*TRY IT*. Copy each line below as it stands, but skip any picture it contains.

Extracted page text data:
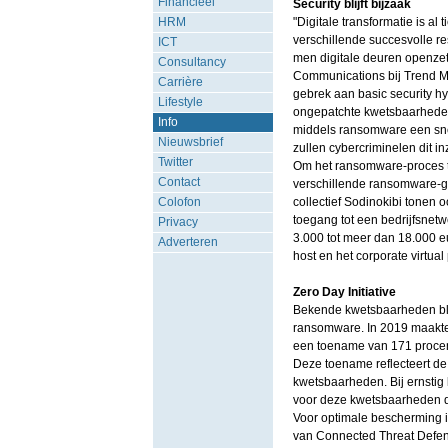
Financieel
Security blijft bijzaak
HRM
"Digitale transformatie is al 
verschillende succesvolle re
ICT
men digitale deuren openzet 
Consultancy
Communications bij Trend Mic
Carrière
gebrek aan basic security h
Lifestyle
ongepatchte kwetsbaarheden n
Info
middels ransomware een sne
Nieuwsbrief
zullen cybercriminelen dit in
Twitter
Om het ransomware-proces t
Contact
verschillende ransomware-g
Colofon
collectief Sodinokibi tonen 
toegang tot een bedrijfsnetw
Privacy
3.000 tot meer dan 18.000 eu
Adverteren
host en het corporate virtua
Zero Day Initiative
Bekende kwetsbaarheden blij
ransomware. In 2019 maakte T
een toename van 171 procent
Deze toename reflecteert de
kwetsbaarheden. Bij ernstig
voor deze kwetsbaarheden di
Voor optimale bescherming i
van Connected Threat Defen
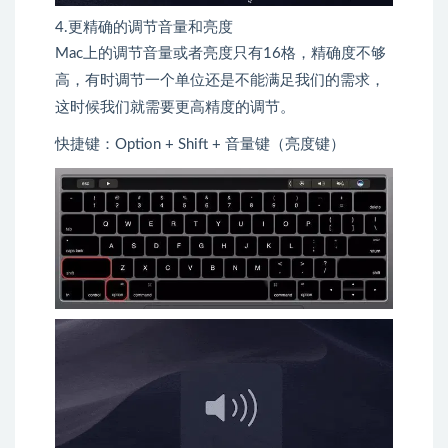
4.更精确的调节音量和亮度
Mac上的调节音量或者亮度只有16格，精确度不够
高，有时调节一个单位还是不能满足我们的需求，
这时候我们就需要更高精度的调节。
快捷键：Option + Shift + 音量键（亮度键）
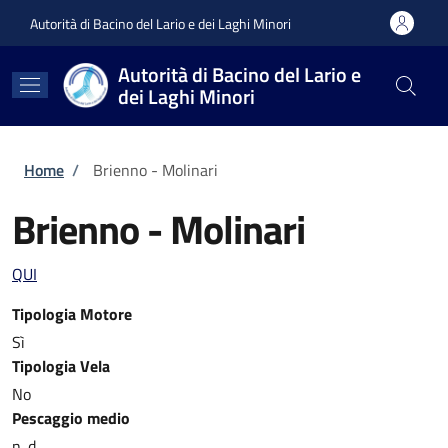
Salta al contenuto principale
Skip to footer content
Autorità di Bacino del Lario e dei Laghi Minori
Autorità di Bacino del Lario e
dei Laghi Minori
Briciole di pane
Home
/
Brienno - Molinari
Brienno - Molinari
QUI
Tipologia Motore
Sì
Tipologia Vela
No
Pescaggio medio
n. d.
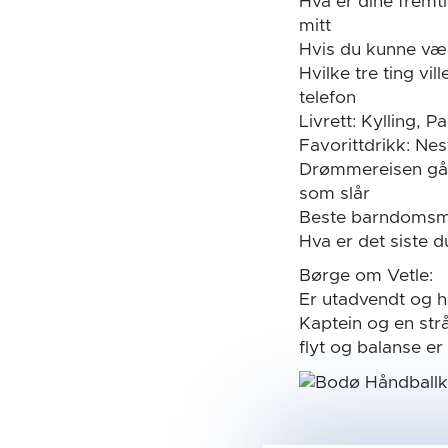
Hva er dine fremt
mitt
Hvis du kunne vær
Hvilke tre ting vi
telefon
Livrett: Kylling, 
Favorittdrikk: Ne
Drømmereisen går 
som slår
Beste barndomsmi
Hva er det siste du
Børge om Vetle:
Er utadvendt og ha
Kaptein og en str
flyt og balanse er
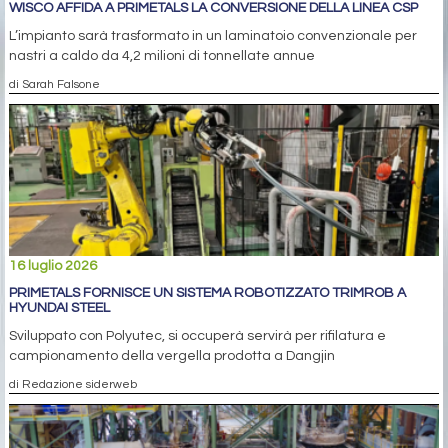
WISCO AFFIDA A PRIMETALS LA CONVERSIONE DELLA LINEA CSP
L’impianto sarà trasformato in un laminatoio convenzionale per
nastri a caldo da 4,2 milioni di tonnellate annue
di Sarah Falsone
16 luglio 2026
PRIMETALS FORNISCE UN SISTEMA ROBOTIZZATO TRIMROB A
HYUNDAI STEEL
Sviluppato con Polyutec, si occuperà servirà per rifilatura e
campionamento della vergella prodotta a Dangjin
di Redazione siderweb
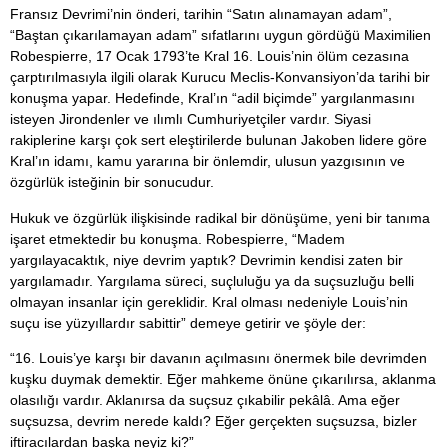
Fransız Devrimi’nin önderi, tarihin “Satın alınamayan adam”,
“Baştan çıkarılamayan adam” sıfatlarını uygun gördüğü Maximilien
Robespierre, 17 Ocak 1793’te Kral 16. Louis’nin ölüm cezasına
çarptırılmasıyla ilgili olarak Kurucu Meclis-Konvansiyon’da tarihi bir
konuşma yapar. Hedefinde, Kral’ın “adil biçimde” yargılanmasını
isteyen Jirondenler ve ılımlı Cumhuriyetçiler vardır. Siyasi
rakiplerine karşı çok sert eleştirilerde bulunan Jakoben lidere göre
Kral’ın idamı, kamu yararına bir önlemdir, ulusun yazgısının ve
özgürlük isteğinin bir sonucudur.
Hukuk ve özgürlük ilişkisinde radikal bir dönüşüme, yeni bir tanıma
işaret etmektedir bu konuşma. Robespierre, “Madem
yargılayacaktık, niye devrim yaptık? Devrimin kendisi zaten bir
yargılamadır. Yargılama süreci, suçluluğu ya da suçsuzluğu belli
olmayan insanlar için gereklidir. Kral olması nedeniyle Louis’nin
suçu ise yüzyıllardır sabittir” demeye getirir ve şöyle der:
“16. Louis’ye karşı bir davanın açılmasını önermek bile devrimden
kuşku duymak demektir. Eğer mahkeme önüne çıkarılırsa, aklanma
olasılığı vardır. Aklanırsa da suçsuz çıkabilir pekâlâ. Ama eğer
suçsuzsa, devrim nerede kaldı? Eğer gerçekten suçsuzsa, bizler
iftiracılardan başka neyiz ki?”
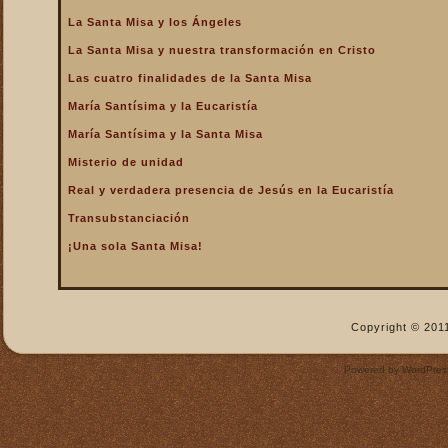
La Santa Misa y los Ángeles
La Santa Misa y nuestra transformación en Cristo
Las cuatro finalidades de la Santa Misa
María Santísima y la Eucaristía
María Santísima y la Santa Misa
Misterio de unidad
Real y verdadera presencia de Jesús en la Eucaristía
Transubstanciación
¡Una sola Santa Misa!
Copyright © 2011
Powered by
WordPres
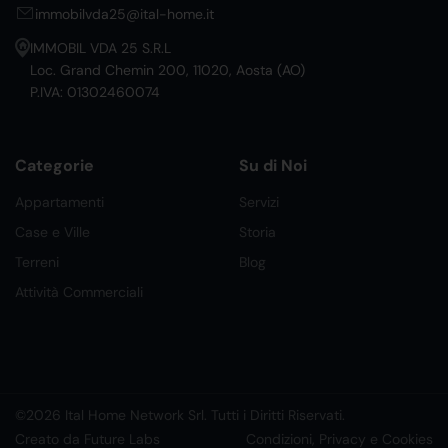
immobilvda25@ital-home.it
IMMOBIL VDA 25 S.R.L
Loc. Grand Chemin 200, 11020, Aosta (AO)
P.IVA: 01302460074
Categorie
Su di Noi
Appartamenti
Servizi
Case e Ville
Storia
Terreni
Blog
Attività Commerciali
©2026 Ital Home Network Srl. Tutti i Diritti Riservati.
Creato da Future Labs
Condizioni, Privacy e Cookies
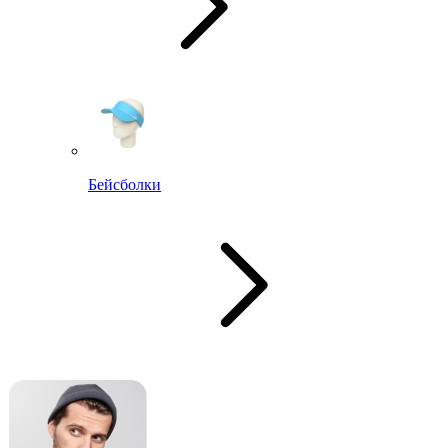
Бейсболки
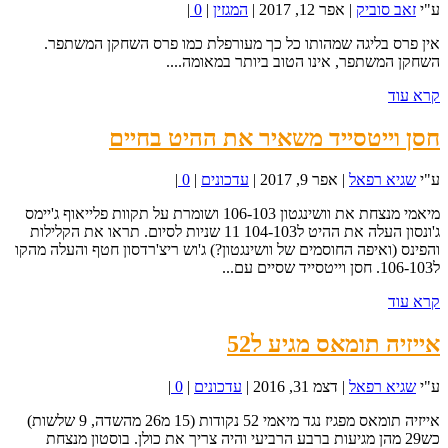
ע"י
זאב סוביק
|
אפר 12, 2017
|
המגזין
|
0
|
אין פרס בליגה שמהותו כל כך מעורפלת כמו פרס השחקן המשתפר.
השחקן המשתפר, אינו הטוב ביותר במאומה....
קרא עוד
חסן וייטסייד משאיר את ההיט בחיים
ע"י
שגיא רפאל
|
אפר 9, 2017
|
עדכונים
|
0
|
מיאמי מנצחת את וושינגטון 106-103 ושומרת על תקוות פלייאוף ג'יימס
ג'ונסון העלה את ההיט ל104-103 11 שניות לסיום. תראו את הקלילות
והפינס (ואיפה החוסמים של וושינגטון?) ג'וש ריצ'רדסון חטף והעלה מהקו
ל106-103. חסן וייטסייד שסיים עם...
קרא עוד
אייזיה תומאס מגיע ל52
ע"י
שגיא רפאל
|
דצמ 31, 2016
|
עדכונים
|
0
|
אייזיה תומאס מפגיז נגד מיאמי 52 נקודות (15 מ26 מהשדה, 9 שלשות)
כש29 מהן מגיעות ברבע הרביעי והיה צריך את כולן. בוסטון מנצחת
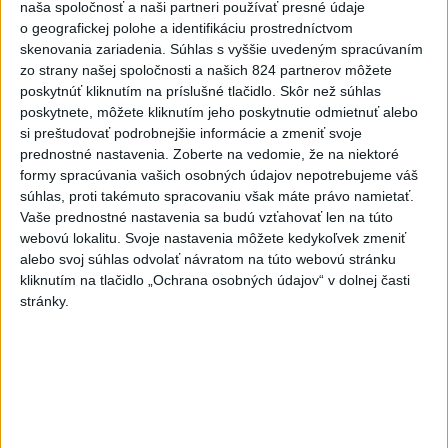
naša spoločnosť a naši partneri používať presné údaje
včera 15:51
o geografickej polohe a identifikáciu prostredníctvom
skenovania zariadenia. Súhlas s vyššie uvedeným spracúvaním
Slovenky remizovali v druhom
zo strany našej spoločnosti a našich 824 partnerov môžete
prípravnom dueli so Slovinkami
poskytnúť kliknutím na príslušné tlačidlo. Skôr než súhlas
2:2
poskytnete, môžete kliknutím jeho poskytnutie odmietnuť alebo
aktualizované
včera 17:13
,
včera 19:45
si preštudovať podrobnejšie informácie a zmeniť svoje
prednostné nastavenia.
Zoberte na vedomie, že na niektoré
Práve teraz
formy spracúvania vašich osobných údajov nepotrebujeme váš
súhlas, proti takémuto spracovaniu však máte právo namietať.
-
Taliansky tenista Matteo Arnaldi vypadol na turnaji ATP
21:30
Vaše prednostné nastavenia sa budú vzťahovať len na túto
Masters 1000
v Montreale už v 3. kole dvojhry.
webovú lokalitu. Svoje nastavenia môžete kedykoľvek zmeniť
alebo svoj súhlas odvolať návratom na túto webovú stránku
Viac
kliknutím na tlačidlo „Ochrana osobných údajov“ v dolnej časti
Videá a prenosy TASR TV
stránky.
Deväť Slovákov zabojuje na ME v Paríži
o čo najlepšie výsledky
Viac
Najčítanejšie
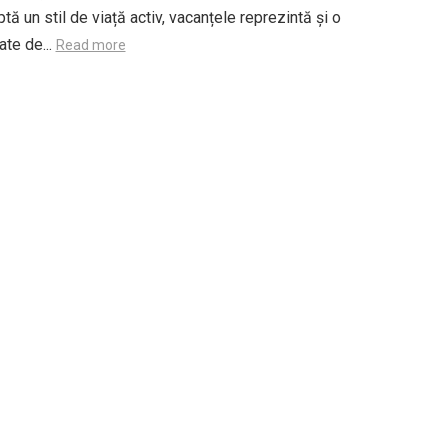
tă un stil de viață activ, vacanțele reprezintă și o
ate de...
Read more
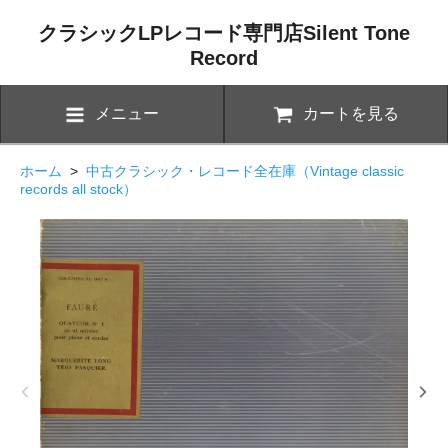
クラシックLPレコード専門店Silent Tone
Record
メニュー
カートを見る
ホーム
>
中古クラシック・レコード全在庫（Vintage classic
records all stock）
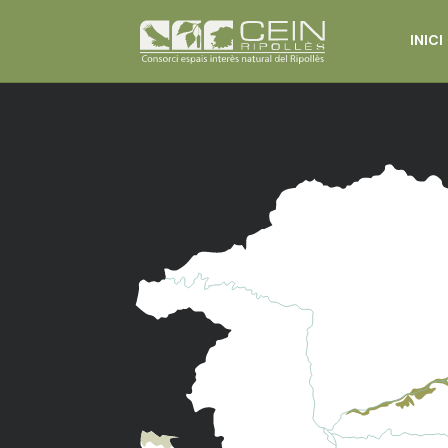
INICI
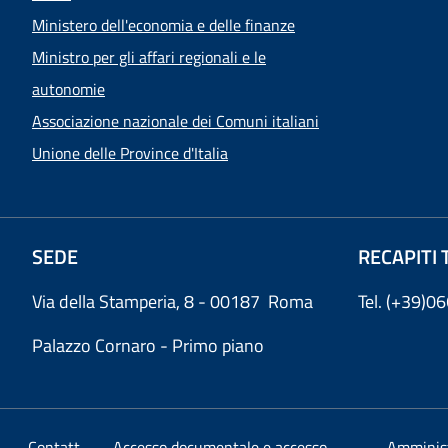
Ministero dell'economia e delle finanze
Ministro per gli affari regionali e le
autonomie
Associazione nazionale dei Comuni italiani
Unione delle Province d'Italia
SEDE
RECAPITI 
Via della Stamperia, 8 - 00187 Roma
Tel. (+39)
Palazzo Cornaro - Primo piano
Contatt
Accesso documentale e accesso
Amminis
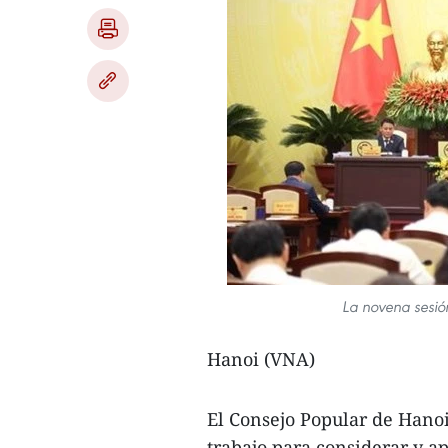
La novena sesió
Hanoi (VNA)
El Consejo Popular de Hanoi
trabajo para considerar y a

*OUTPUT OF THE EXERCISE*.
Financieel
Security blijft bijzaak
HRM
"Digitale transformatie is al 
verschillende succesvolle re
ICT
men digitale deuren openzet 
Consultancy
Communications bij Trend Mic
Carrière
gebrek aan basic security h
Lifestyle
ongepatchte kwetsbaarheden n
Info
middels ransomware een sne
Nieuwsbrief
zullen cybercriminelen dit in
Twitter
Om het ransomware-proces t
Contact
verschillende ransomware-g
Colofon
collectief Sodinokibi tonen 
toegang tot een bedrijfsnetw
Privacy
3.000 tot meer dan 18.000 eu
Adverteren
host en het corporate virtua
Zero Day Initiative
Bekende kwetsbaarheden blij
ransomware. In 2019 maakte T
een toename van 171 procent
Deze toename reflecteert de
kwetsbaarheden. Bij ernstig
voor deze kwetsbaarheden di
Voor optimale bescherming i
van Connected Threat Defen
4.更精确的调节音量和亮度
Mac上的调节音量或者亮度只有16格，精确度不够
高，有时调节一个单位还是不能满足我们的需求，
这时候我们就需要更高精度的调节。
快捷键：Option + Shift + 音量键（亮度键）
Salta al contenuto principale
Skip to footer content
Autorità di Bacino del Lario e dei Laghi Minori
Autorità di Bacino del Lario e
dei Laghi Minori
Briciole di pane
Home
/
Brienno - Molinari
Brienno - Molinari
QUI
Tipologia Motore
Sì
Tipologia Vela
No
Pescaggio medio
n. d.
Hva er dine fremt
mitt
Hvis du kunne vær
Hvilke tre ting vi
telefon
Livrett: Kylling, 
Favorittdrikk: Ne
Drømmereisen går 
som slår
Beste barndomsmi
Hva er det siste du
Børge om Vetle:
Er utadvendt og ha
Kaptein og en str
flyt og balanse er
WISCO AFFIDA A PRIMETALS LA CONVERSIONE DELLA LINEA CSP
L’impianto sarà trasformato in un laminatoio convenzionale per
nastri a caldo da 4,2 milioni di tonnellate annue
di Sarah Falsone
16 luglio 2026
PRIMETALS FORNISCE UN SISTEMA ROBOTIZZATO TRIMROB A
HYUNDAI STEEL
Sviluppato con Polyutec, si occuperà servirà per rifilatura e
campionamento della vergella prodotta a Dangjin
di Redazione siderweb
Fransız Devrimi’nin önderi, tarihin “Satın alınamayan adam”,
“Baştan çıkarılamayan adam” sıfatlarını uygun gördüğü Maximilien
Robespierre, 17 Ocak 1793’te Kral 16. Louis’nin ölüm cezasına
çarptırılmasıyla ilgili olarak Kurucu Meclis-Konvansiyon’da tarihi bir
konuşma yapar. Hedefinde, Kral’ın “adil biçimde” yargılanmasını
isteyen Jirondenler ve ılımlı Cumhuriyetçiler vardır. Siyasi
rakiplerine karşı çok sert eleştirilerde bulunan Jakoben lidere göre
Kral’ın idamı, kamu yararına bir önlemdir, ulusun yazgısının ve
özgürlük isteğinin bir sonucudur.
Hukuk ve özgürlük ilişkisinde radikal bir dönüşüme, yeni bir tanıma
işaret etmektedir bu konuşma. Robespierre, “Madem
yargılayacaktık, niye devrim yaptık? Devrimin kendisi zaten bir
yargılamadır. Yargılama süreci, suçluluğu ya da suçsuzluğu belli
olmayan insanlar için gereklidir. Kral olması nedeniyle Louis’nin
suçu ise yüzyıllardır sabittir” demeye getirir ve şöyle der:
“16. Louis’ye karşı bir davanın açılmasını önermek bile devrimden
kuşku duymak demektir. Eğer mahkeme önüne çıkarılırsa, aklanma
olasılığı vardır. Aklanırsa da suçsuz çıkabilir pekâlâ. Ama eğer
suçsuzsa, devrim nerede kaldı? Eğer gerçekten suçsuzsa, bizler
iftiracılardan başka neyiz ki?”
La Santa Misa y los Ángeles
La Santa Misa y nuestra transformación en Cristo
Las cuatro finalidades de la Santa Misa
María Santísima y la Eucaristía
María Santísima y la Santa Misa
Misterio de unidad
Real y verdadera presencia de Jesús en la Eucaristía
Transubstanciación
¡Una sola Santa Misa!
Copyright © 2011
Powered by
WordPres
immobilvda25@ital-home.it
IMMOBIL VDA 25 S.R.L
Loc. Grand Chemin 200, 11020, Aosta (AO)
P.IVA: 01302460074
Categorie
Su di Noi
Appartamenti
Servizi
Case e Ville
Storia
Terreni
Blog
Attività Commerciali
©2026 Ital Home Network Srl. Tutti i Diritti Riservati.
Creato da Future Labs
Condizioni, Privacy e Cookies
Бейсболки
ע"י
זאב סוביק
|
אפר 12, 2017
|
המגזין
|
0
|
אין פרס בליגה שמהותו כל כך מעורפלת כמו פרס השחקן המשתפר.
השחקן המשתפר, אינו הטוב ביותר במאומה....
קרא עוד
חסן וייטסייד משאיר את ההיט בחיים
ע"י
שגיא רפאל
|
אפר 9, 2017
|
עדכונים
|
0
|
מיאמי מנצחת את וושינגטון 106-103 ושומרת על תקוות פלייאוף ג'יימס
ג'ונסון העלה את ההיט ל104-103 11 שניות לסיום. תראו את הקלילות
והפינס (ואיפה החוסמים של וושינגטון?) ג'וש ריצ'רדסון חטף והעלה מהקו
ל106-103. חסן וייטסייד שסיים עם...
קרא עוד
אייזיה תומאס מגיע ל52
ע"י
שגיא רפאל
|
דצמ 31, 2016
|
עדכונים
|
0
|
אייזיה תומאס מפגיז נגד מיאמי 52 נקודות (15 מ26 מהשדה, 9 שלשות)
כש29 מהן מגיעות ברבע הרביעי והיה צריך את כולן. בוסטון מנצחת
naša spoločnosť a naši partneri používať presné údaje
včera 15:51
o geografickej polohe a identifikáciu prostredníctvom
skenovania zariadenia. Súhlas s vyššie uvedeným spracúvaním
Slovenky remizovali v druhom
zo strany našej spoločnosti a našich 824 partnerov môžete
prípravnom dueli so Slovinkami
poskytnúť kliknutím na príslušné tlačidlo. Skôr než súhlas
2:2
poskytnete, môžete kliknutím jeho poskytnutie odmietnuť alebo
aktualizované
včera 17:13
,
včera 19:45
si preštudovať podrobnejšie informácie a zmeniť svoje
prednostné nastavenia.
Zoberte na vedomie, že na niektoré
Práve teraz
formy spracúvania vašich osobných údajov nepotrebujeme váš
súhlas, proti takémuto spracovaniu však máte právo namietať.
-
Taliansky tenista Matteo Arnaldi vypadol na turnaji ATP
21:30
Vaše prednostné nastavenia sa budú vzťahovať len na túto
Masters 1000
v Montreale už v 3. kole dvojhry.
webovú lokalitu. Svoje nastavenia môžete kedykoľvek zmeniť
alebo svoj súhlas odvolať návratom na túto webovú stránku
Viac
kliknutím na tlačidlo „Ochrana osobných údajov“ v dolnej časti
Videá a prenosy TASR TV
stránky.
Deväť Slovákov zabojuje na ME v Paríži
o čo najlepšie výsledky
Viac
Najčítanejšie
tă un stil de viață activ, vacanțele reprezintă și o
ate de...
Read more
クラシックLPレコード専門店Silent Tone
Record
メニュー
カートを見る
ホーム
>
中古クラシック・レコード全在庫（Vintage classic
records all stock）
INICI
Ministero dell'economia e delle finanze
Ministro per gli affari regionali e le
autonomie
Associazione nazionale dei Comuni italiani
Unione delle Province d'Italia
SEDE
RECAPITI 
Via della Stamperia, 8 - 00187 Roma
Tel. (+39)
Palazzo Cornaro - Primo piano
Contatt
Accesso documentale e accesso
Amminis
La novena sesió
Hanoi (VNA)
El Consejo Popular de Hanoi
trabajo para considerar y a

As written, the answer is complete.